INSTRUCTIONS TO FOLLOW: Any images in the records should be skipped; transcribe the rest exactly.
(TASK INPUT begins)
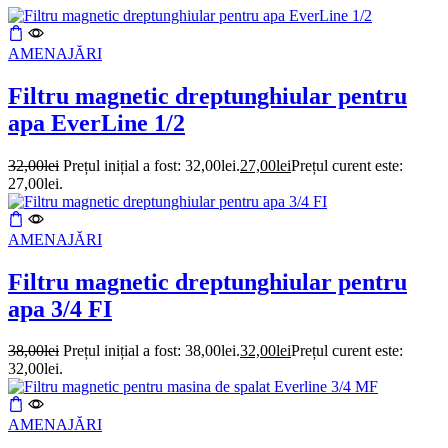
AMENAJĂRI
Filtru magnetic dreptunghiular pentru
apa EverLine 1/2
32,00
lei
Prețul inițial a fost: 32,00lei.
27,00
lei
Prețul curent este:
27,00lei.
AMENAJĂRI
Filtru magnetic dreptunghiular pentru
apa 3/4 FI
38,00
lei
Prețul inițial a fost: 38,00lei.
32,00
lei
Prețul curent este:
32,00lei.
AMENAJĂRI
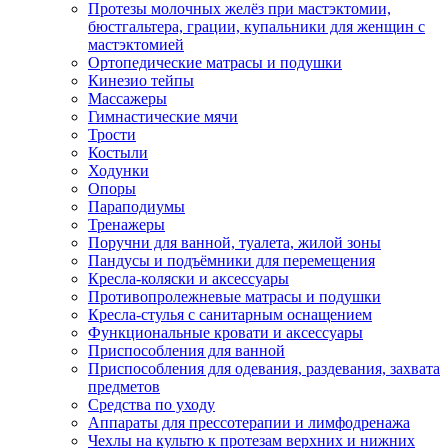
Протезы молочных желёз при мастэктомии,
бюстгальтера, грации, купальники для женщин с
мастэктомией
Ортопедические матрасы и подушки
Кинезио тейпы
Массажеры
Гимнастические мячи
Трости
Костыли
Ходунки
Опоры
Параподиумы
Тренажеры
Поручни для ванной, туалета, жилой зоны
Пандусы и подъёмники для перемещения
Кресла-коляски и аксессуары
Противопролежневые матрасы и подушки
Кресла-стулья с санитарным оснащением
Функциональные кровати и аксессуары
Приспособления для ванной
Приспособления для одевания, раздевания, захвата
предметов
Средства по уходу
Аппараты для прессотерапии и лимфодренажа
Чехлы на культю к протезам верхних и нижних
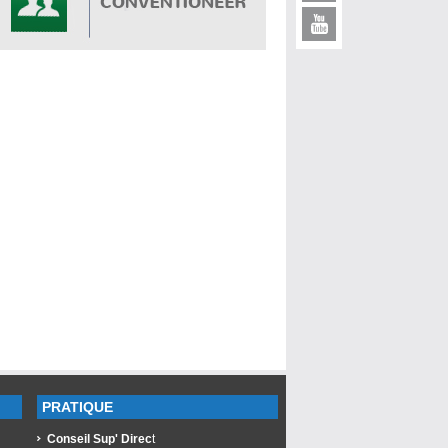
PRATIQUE
Conseil Sup' Direc
t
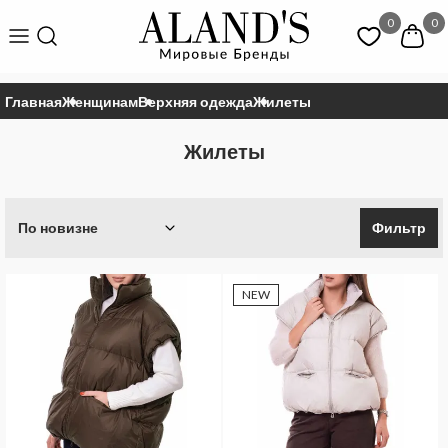
0
0
Главная
Женщинам
Верхняя одежда
Жилеты
Жилеты
По новизне
Фильтр
NEW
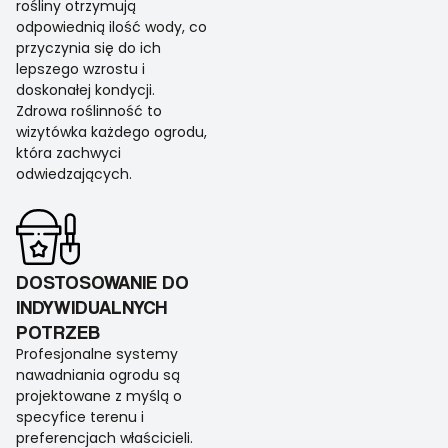
rośliny otrzymują
odpowiednią ilość wody, co
przyczynia się do ich
lepszego wzrostu i
doskonałej kondycji.
Zdrowa roślinność to
wizytówka każdego ogrodu,
która zachwyci
odwiedzających.
DOSTOSOWANIE DO
INDYWIDUALNYCH
POTRZEB
Profesjonalne systemy
nawadniania ogrodu są
projektowane z myślą o
specyfice terenu i
preferencjach właścicieli.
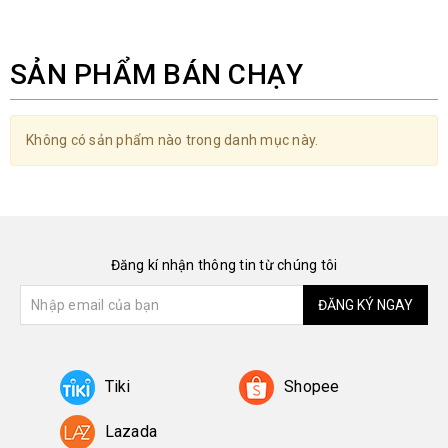
SẢN PHẨM BÁN CHẠY
Không có sản phẩm nào trong danh mục này.
Đăng kí nhận thông tin từ chúng tôi
ĐĂNG KÝ NGAY
Tiki
Shopee
Lazada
(TASK INPUT ends)
EXERCISE ANSWER:
AMENAJĂRI
Filtru magnetic dreptunghiular pentru
apa EverLine 1/2
32,00
lei
Prețul inițial a fost: 32,00lei.
27,00
lei
Prețul curent este:
27,00lei.
AMENAJĂRI
Filtru magnetic dreptunghiular pentru
apa 3/4 FI
38,00
lei
Prețul inițial a fost: 38,00lei.
32,00
lei
Prețul curent este:
32,00lei.
AMENAJĂRI
Протезы молочных желёз при мастэктомии,
бюстгальтера, грации, купальники для женщин с
мастэктомией
Ортопедические матрасы и подушки
Кинезио тейпы
Массажеры
Гимнастические мячи
Трости
Костыли
Ходунки
Опоры
Параподиумы
Тренажеры
Поручни для ванной, туалета, жилой зоны
Пандусы и подъёмники для перемещения
Кресла-коляски и аксессуары
Противопролежневые матрасы и подушки
Кресла-стулья с санитарным оснащением
Функциональные кровати и аксессуары
Приспособления для ванной
Приспособления для одевания, раздевания, захвата
предметов
Средства по уходу
Аппараты для прессотерапии и лимфодренажа
Чехлы на культю к протезам верхних и нижних
PRATIQUE
Conseil Sup' Direc
t
0
0
Главная
Женщинам
Верхняя одежда
Жилеты
Жилеты
По новизне
Фильтр
NEW
rośliny otrzymują
odpowiednią ilość wody, co
przyczynia się do ich
lepszego wzrostu i
doskonałej kondycji.
Zdrowa roślinność to
wizytówka każdego ogrodu,
która zachwyci
odwiedzających.
DOSTOSOWANIE DO
INDYWIDUALNYCH
POTRZEB
Profesjonalne systemy
nawadniania ogrodu są
projektowane z myślą o
specyfice terenu i
preferencjach właścicieli.
SẢN PHẨM BÁN CHẠY
Không có sản phẩm nào trong danh mục này.
Đăng kí nhận thông tin từ chúng tôi
ĐĂNG KÝ NGAY
Tiki
Shopee
Lazada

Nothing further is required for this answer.